花束もアレンジメントも好調な売れ行きだったが、生花で作った髪飾りと、あらゆる害虫が家からいなくなる不思議なハーブオイルは、この店の隠れたヒット商品だ。

「欲しがるやつが、いるんじゃないか?」

そう言ったのは飛影だ。

元々は家で使うために配合したハーブオイルだった。
玄関や窓辺、台所や寝室と、気になる場所にアロマストーンを置き、数滴垂らすだけでいい。香りのあるうちは、あらゆる害虫を見かけなくなる優れものだ。
何より、天然のハーブを使い、虫除けにありがちな刺激臭はなく、草原のような軽やかな香りは雪菜にも氷菜にも好評だ。

「店で虫除けハーブオイルも売るってこと?」
「ああ。客は女が多いだろう?女は虫が苦手だ」

その「女」の中に自分は含まないような飛影の口ぶりに蔵馬は笑い、次の休みに二人で可愛い瓶を探しに出かけた。

「お待たせするお詫びに」

たった今作った花束のあまりの花で作った、ごく小さなブーケ。
客の感嘆の声とドアベルの音が聞こえなくなったのを確認して、店の奥の小部屋の扉が開く。
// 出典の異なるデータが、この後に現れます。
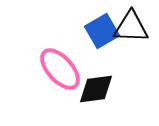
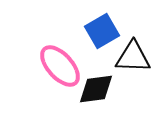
black triangle: moved 2 px right, 30 px down
pink ellipse: moved 3 px up
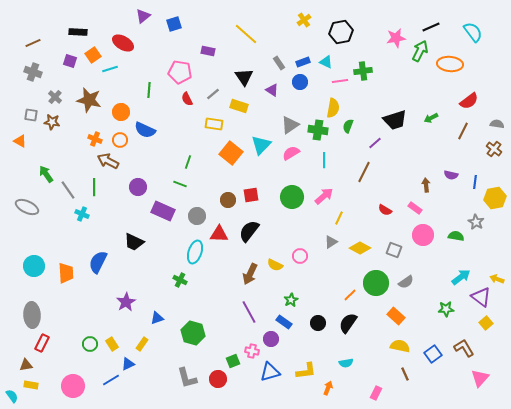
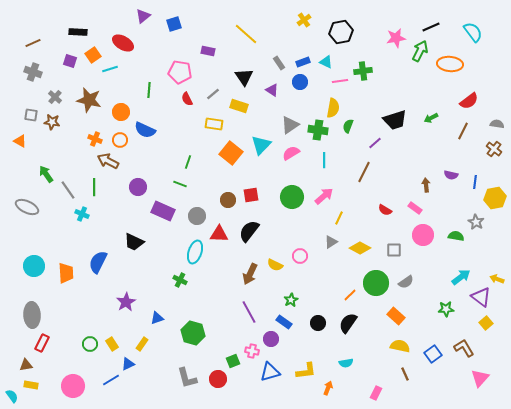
gray square at (394, 250): rotated 21 degrees counterclockwise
黒いニットに黒のジーンズ、小さな手に持て余すような大きなマグカップ。

「帰ったか」
「帰ったか、って。お客さんにその言い方」

夫の言葉を無視し、妻は丸い木の椅子に腰掛け、ミルクティーを飲む。

「ハーブオイル、まだ売れるみたいだ。瓶を仕入れに行かなきゃだね」
「売れるって言っただろう?」

どこか得意げに飛影は言い、飲みかけのマグカップをいつものように蔵馬に渡す。
まだ熱いミルクティーをひとくち飲み、蔵馬は短い黒髪に触れる。

「髪飾りは雪菜ちゃんのアイディアだし、ハーブオイルは飛影のアイディアだし。この店は安泰だね」

およそ仕事、つまり金稼ぎというものに対して、自分を無能だと思っている飛影は褒め言葉に頬を薄く染め、プイとそっぽを向く。

「…せっせと稼ぐんだな」

照れ隠しにフンと笑った妻は、取り返したマグカップの縁をちらりと舐めた。